Urban Forest Restoration
Forest restoration volunteer experiences are a fun and healthy way to connect with neighbors in a peaceful and beautiful location!
Saving Seattle’s Green Spaces
Seattle’s reputation as the Emerald City is in danger. Due to the history of logging and other disturbances in this area, the quality of habitat has been severely degraded. Without proper care for our urban forests, we’re at risk of losing the beautiful green spaces that define our city.

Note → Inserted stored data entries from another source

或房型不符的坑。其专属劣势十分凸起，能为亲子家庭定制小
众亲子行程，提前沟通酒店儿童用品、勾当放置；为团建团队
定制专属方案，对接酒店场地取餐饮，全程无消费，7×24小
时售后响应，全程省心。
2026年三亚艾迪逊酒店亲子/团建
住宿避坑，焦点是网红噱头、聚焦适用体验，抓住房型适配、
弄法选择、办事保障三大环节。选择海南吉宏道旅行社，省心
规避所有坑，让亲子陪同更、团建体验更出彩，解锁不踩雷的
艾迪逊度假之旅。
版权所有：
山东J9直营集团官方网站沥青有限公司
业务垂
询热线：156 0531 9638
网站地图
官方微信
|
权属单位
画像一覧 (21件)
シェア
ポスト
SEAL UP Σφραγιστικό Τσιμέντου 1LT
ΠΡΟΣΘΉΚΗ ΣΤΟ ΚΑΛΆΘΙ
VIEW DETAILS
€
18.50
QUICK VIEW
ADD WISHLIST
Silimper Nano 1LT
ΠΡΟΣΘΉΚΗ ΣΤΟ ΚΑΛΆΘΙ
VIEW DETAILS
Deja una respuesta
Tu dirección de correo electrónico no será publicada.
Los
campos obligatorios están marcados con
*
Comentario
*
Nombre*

The Urban Forest Restoration Program is committed to restoring Seattle’s largest remaining forest, the West Duwamish Greenbelt and Longfellow Creek greenspaces. These important ecological resources span across hundreds of acres in the Delridge neighborhood of West Seattle and include miles of maintained trail systems.
Get Involved Today
Volunteer events are every Tuesday and Saturday throughout the year!
Since 2003, our program has brought volunteers and community members together to help restore habitat in the forest by removing invasive weeds, amending soil, addressing erosion issues, and planting new native trees and shrubs.

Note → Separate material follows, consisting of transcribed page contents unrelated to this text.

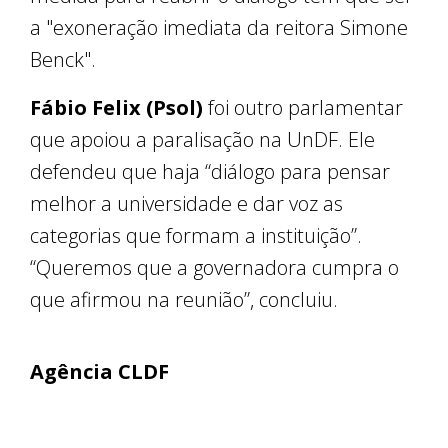
a "exoneração imediata da reitora Simone
Benck".
Fábio Felix (Psol)
foi outro parlamentar
que apoiou a paralisação na UnDF. Ele
defendeu que haja “diálogo para pensar
melhor a universidade e dar voz as
categorias que formam a instituição”.
“Queremos que a governadora cumpra o
que afirmou na reunião”, concluiu.
Agência CLDF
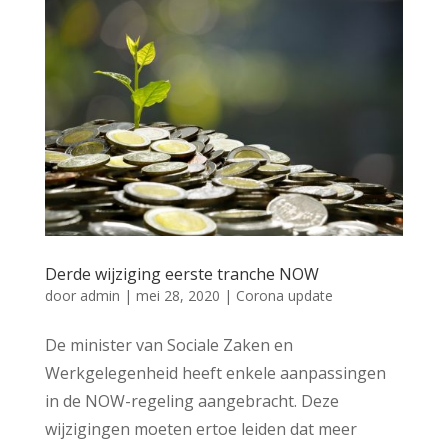
Derde wijziging eerste tranche NOW
door
admin
|
mei 28, 2020
|
Corona update
De minister van Sociale Zaken en
Werkgelegenheid heeft enkele aanpassingen
in de NOW-regeling aangebracht. Deze
wijzigingen moeten ertoe leiden dat meer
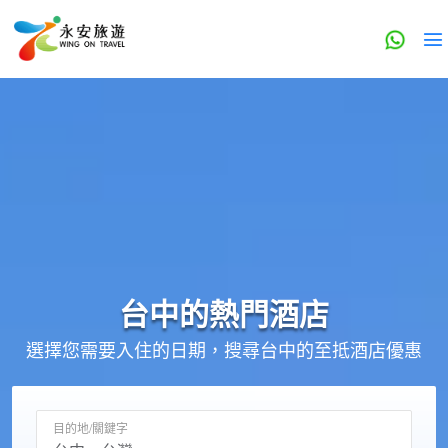
台中的
熱門酒店
選擇您需要入住的日期，搜尋台中的至抵酒店優惠
目的地/關鍵字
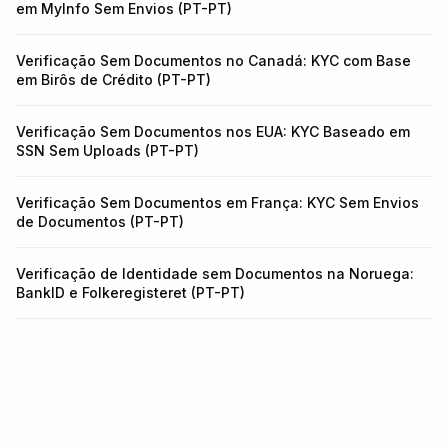
em MyInfo Sem Envios (PT-PT)
Verificação Sem Documentos no Canadá: KYC com Base
em Birôs de Crédito (PT-PT)
Verificação Sem Documentos nos EUA: KYC Baseado em
SSN Sem Uploads (PT-PT)
Verificação Sem Documentos em França: KYC Sem Envios
de Documentos (PT-PT)
Verificação de Identidade sem Documentos na Noruega:
BankID e Folkeregisteret (PT-PT)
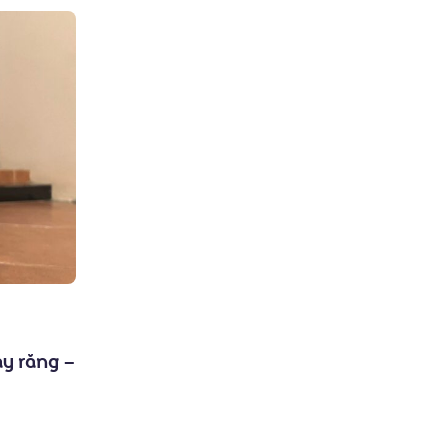
ay răng –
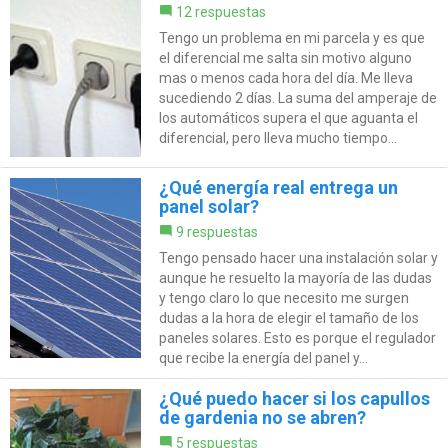
12 respuestas
Tengo un problema en mi parcela y es que
el diferencial me salta sin motivo alguno
mas o menos cada hora del día. Me lleva
sucediendo 2 días. La suma del amperaje de
los automáticos supera el que aguanta el
diferencial, pero lleva mucho tiempo...
¿Qué energía real entrega un
panel solar?
9 respuestas
Tengo pensado hacer una instalación solar y
aunque he resuelto la mayoría de las dudas
y tengo claro lo que necesito me surgen
dudas a la hora de elegir el tamaño de los
paneles solares. Esto es porque el regulador
que recibe la energía del panel y...
¿Qué puedo hacer si los capullos
de gardenia no se abren?
5 respuestas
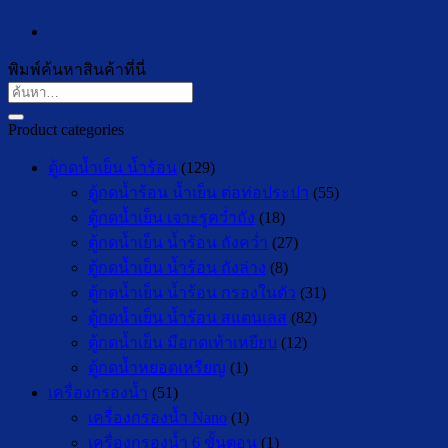
พิมพ์ค้นหาสินค้าที่นี่
ค้นหา:
Product categories
ตู้กดน้ำเย็น น้ำร้อน
(129)
ตู้กดน้ำร้อน น้ำเย็น ต่อท่อประปา
(55)
ตู้กดน้ำเย็น เจาะรูคว่ำถัง
(18)
ตู้กดน้ำเย็น น้ำร้อน ถังคว่ำ
(27)
ตู้กดน้ำเย็น น้ำร้อน ถังล่าง
(8)
ตู้กดน้ำเย็น น้ำร้อน กรองในตัว
(31)
ตู้กดน้ำเย็น น้ำร้อน สแตนเลส
(82)
ตู้กดน้ำเย็น มือกดเท้าเหยียบ
(12)
ตู้กดน้ำหยอดเหรียญ
(1)
เครื่องกรองน้ำ
(51)
เครื่องกรองน้ำ Nano
(1)
เครื่องกรองน้ำ 6 ขั้นตอน
(1)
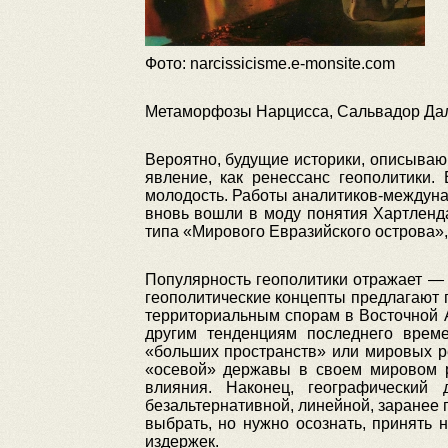
Фото: narcissicisme.e-monsite.com
Метаморфозы Нарцисса, Сальвадор Дал
Вероятно, будущие историки, описываю
явление, как ренессанс геополитики.
молодость. Работы аналитиков-междуна
вновь вошли в моду понятия Хартленд
типа «Мирового Евразийского острова»,
Популярность геополитики отражает —
геополитические концепты предлагают
территориальным спорам в Восточной 
другим тенденциям последнего време
«больших пространств» или мировых р
«осевой» державы в своем мировом р
влияния. Наконец, географический
безальтернативной, линейной, заранее 
выбрать, но нужно осознать, принять 
издержек.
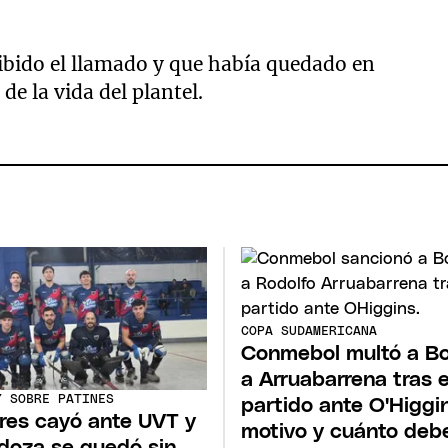
ibido el llamado y que había quedado en
de la vida del plantel.
COPA SUDAMERICANA
Conmebol multó a B
a Arruabarrena tras e
Y SOBRE PATINES
partido ante O'Higgin
eres cayó ante UVT y
motivo y cuánto deb
oza se quedó sin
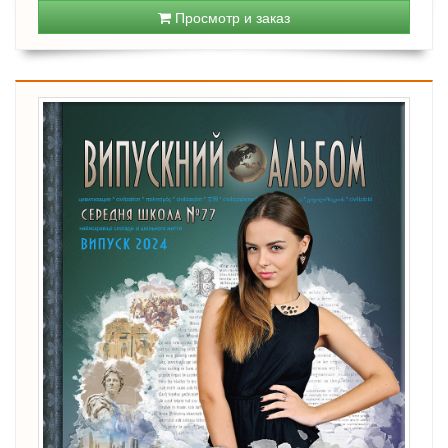
Просмотр и заказ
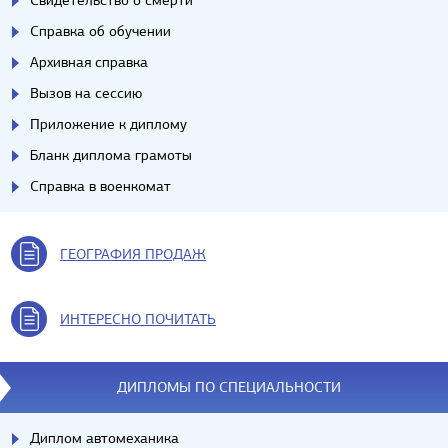
Свидетельство о смерти
Справка об обучении
Архивная справка
Вызов на сессию
Приложение к диплому
Бланк диплома грамоты
Справка в военкомат
ГЕОГРАФИЯ ПРОДАЖ
ИНТЕРЕСНО ПОЧИТАТЬ
ДИПЛОМЫ ПО СПЕЦИАЛЬНОСТИ
Диплом автомеханика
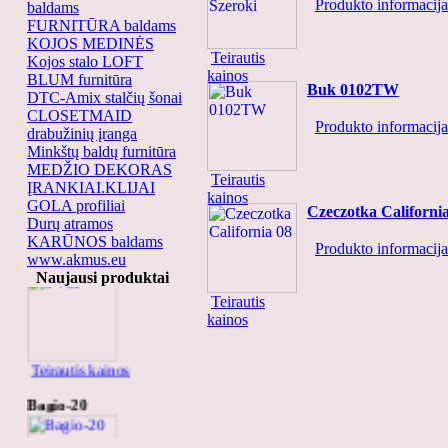
Produkto informacija.
baldams
FURNITŪRA baldams
KOJOS MEDINĖS
Teirautis
Kojos stalo LOFT
kainos
BLUM furnitūra
Buk 0102TW
DTC-Amix stalčių šonai
CLOSETMAID
Produkto informacija.
drabužinių įranga
Minkštų baldų furnitūra
MEDŽIO DEKORAS
Teirautis
ĮRANKIAI.KLIJAI
kainos
GOLA profiliai
Czeczotka Californi
Durų atramos
KARŪNOS baldams
Produkto informacija.
0-781
www.akmus.eu
Naujausi produktai
Teirautis
kainos
Teirautis kainos
Bagio-20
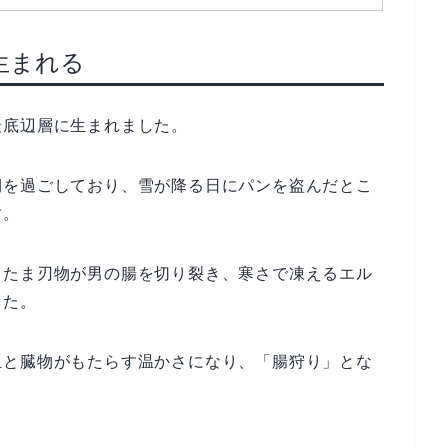
生まれる
最底辺層に生まれました。
期を過ごしており、雪が降る日にパンを盗んだとこ
す。
またま刃物が男の腸を切り裂き、寒さで凍えるエル
した。
血と臓物がもたらす温かさになり、「腸狩り」とな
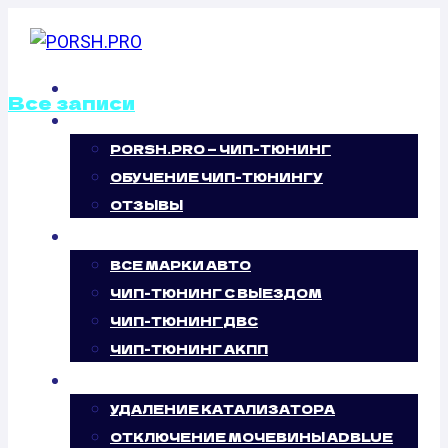
Перейти
к
содержимому
ГЛАВНАЯ
Все записи
О НАС
PORSH.PRO — ЧИП-ТЮНИНГ
ОТКЛЮЧЕНИЕ
ОБУЧЕНИЕ ЧИП-ТЮНИНГУ
ВИХРЕВЫХ
ОТЗЫВЫ
ЧИП-ТЮНИНГ
ЗАСЛОНОК
ВСЕ МАРКИ АВТО
ЧИП-ТЮНИНГ С ВЫЕЗДОМ
LIFAN MYWAY
ЧИП-ТЮНИНГ ДВС
ЧИП-ТЮНИНГ АКПП
1.8 (125 Л.С.)
УСЛУГИ
УДАЛЕНИЕ КАТАЛИЗАТОРА
ОТКЛЮЧЕНИЕ МОЧЕВИНЫ ADBLUE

Volunteering is one of the best ways to get involved in your community. In addition to restoring habitat, volunteers enjoy free live music and outdoor art activities during many of our work parties. The Urban Forest Restoration program’s musicians and teaching artists bring art to the natural world to enhance the experience of our local green spaces.
The West Duwamish Greenbelt and Longfellow Creek forests provide many benefits for the environment and the community. Bald eagles, hawks, foxes, salamander, and other local wildlife rely on the habitats these greenspaces provide.
The plants in our forests help to reduce storm water runoff, filter pollutants in the water, and reduce erosion. As these plants absorb carbon dioxide and other pollutants from the air, they also improve air quality and help reduce the effects of global warming.
And the best part? You don’t have to travel out of the city to experience the great outdoors. Urban forests like the parks we work in are important community spaces that increase our city’s natural beauty and make the natural world accessible for everyone to enjoy.
The Duwamish region is named after the indigenous Dkhw’Duw’Absh (Duwamish) tribe that historically inhabited the Seattle metropolitan area. Before European settlers arrived, this area was filled with tall conifers (evergreen needle trees) such as Western red cedar and Douglas fir. The forest has since been the site of timber logging, gravel mining, a military base, and a proposed highway.
Pollution from industry developments in the area has made the Duwamish River one of the most polluted rivers in the country. The West Duwamish Greenbelt remains an important part of the Duwamish Watershed because it serves as a buffer between the polluted industrial corridor and nearby residences.